Kleber, Marceau, les representans Merlin et
Turreau font des efforts incroyables, mais inutiles, pour arreter les
fuyards. Beaupuy recoit une balle au milieu de la poitrine. Porte dans une
cabane, il s'ecrie: "Qu'on me laisse ici, et qu'on montre ma chemise
sanglante a mes soldats." Le brave Bloss, qui commandait les grenadiers, et
qui etait connu par une intrepidite extraordinaire, se fait tuer a leur
tete. Enfin une partie de l'armee s'arrete au Lion-d'Angers; l'autre fuit
jusqu'a Angers meme. L'indignation etait generale contre le lache exemple
qu'avait donne Lechelle en fuyant le premier. Les soldats murmuraient
hautement. Le lendemain, pendant la revue, le petit nombre de braves qui
etaient restes sous les drapeaux, et c'etaient des Mayencais, criaient: A
bas Lechelle! vive Kleber et Dubayet! _qu'on nous rende Dubayet!_ Lechelle,
qui entendit ces cris, en fut encore plus mal dispose contre l'armee de
Mayence, et contre les generaux dont la bravoure lui faisait honte. Les
representans, voyant que les soldats ne voulaient plus de Lechelle, se
deciderent a le suspendre, et proposerent le commandement a Kleber.

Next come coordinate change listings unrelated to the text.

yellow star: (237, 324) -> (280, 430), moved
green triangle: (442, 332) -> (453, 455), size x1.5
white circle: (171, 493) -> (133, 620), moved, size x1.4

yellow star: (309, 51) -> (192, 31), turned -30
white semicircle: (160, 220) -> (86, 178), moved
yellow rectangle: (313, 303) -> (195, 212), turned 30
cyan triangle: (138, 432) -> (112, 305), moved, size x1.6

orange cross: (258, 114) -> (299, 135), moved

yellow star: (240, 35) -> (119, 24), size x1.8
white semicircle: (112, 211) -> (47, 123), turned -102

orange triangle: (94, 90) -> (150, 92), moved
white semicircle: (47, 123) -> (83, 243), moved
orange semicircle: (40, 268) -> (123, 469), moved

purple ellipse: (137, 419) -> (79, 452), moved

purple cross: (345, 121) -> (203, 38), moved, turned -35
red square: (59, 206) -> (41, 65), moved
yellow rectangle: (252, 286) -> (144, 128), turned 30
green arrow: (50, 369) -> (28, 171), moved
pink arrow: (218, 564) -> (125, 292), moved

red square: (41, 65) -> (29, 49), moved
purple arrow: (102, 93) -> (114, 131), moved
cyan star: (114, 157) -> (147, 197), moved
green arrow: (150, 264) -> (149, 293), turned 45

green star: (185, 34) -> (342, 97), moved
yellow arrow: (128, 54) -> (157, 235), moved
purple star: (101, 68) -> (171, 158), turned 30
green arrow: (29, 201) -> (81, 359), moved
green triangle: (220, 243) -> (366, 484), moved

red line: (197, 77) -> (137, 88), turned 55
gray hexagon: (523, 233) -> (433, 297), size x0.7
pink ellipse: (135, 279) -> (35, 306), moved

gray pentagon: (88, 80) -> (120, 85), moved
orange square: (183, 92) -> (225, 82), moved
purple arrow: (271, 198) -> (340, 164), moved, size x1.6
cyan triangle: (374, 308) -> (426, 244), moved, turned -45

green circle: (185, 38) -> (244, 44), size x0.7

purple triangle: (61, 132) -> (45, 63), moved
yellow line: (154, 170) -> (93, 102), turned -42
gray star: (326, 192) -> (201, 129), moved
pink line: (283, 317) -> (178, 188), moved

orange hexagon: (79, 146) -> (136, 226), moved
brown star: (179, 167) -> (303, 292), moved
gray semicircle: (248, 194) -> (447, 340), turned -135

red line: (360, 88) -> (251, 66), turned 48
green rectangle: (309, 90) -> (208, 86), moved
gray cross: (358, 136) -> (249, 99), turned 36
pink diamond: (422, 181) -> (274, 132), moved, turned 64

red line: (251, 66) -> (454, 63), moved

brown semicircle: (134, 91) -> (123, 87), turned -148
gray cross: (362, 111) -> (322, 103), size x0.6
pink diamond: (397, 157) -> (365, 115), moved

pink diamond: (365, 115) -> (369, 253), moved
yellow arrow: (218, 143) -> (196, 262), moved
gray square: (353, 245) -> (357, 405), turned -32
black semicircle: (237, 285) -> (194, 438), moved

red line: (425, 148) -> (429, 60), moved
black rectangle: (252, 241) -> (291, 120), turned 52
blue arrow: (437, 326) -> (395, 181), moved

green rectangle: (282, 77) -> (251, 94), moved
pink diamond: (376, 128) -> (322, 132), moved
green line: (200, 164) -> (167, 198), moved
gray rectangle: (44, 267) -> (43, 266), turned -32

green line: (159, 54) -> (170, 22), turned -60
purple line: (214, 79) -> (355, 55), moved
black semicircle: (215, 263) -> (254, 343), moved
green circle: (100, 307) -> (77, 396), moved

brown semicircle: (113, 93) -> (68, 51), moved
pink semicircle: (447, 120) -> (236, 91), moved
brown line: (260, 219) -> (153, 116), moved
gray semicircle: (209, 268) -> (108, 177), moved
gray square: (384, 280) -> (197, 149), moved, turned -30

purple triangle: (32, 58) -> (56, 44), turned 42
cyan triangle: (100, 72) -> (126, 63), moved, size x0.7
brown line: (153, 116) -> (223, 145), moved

Celui-ci le refusa, parce qu'il n'aimait pas la situation d'un general en
chef, toujours en butte aux representans, au ministre, au comite de salut
public, et consentit seulement a diriger l'armee sous le nom d'un autre. On
donna donc le commandement a Chalbos, qui etait l'un des generaux les plus
ages de l'armee. Lechelle, prevenant l'arrete des representans, demanda son
conge, en disant qu'il etait malade, et se retira a Nantes, ou il mourut
quelque temps apres.
Kleber, voyant l'armee dans un etat pitoyable, dispersee partie a Angers,
et partie au Lion-d'Angers, proposa de la reunir tout entiere a Angers
meme, de lui donner ensuite quelques jours de repos, de la fournir de
souliers et de vetemens, et de la reorganiser d'une maniere complete. Cet
avis fut adopte, et toutes les troupes furent reunies a Angers. Lechelle
n'avait pas manque de denoncer l'armee de Mayence en donnant sa demission,
et d'attribuer a de braves gens une deroute qui n'etait due qu'a sa
lachete. Depuis long-temps on se defiait de cette armee, de son esprit de
corps, de son attachement a ses generaux, et de son opposition a
l'etat-major de Saumur. Les derniers cris de _vive Dubayet! a bas
Lechelle!_ acheverent de la compromettre dans l'esprit du gouvernement.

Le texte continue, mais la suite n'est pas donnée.